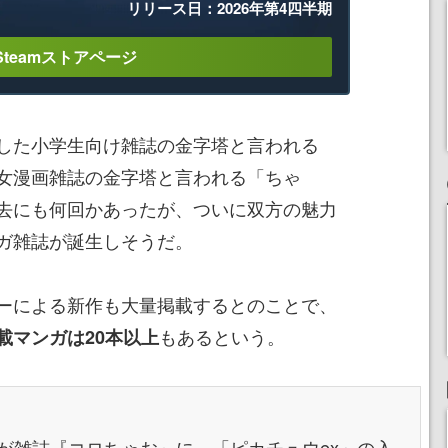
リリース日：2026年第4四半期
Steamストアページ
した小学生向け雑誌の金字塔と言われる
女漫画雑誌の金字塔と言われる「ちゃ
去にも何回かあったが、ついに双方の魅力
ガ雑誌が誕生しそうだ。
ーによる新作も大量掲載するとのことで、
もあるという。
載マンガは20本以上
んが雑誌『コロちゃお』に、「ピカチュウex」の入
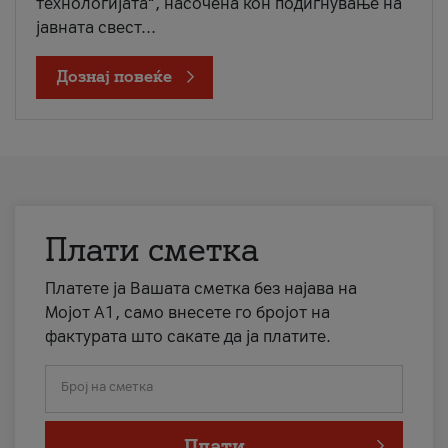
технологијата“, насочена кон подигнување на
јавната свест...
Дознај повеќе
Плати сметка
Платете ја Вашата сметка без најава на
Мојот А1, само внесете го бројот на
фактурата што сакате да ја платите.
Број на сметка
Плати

--------

→ **Task statement**:
To answer, copy each line from the material above that has the word "сметка".

→ **Your response**:
Плати сметка
Платете ја Вашата сметка без најава на
Број на сметка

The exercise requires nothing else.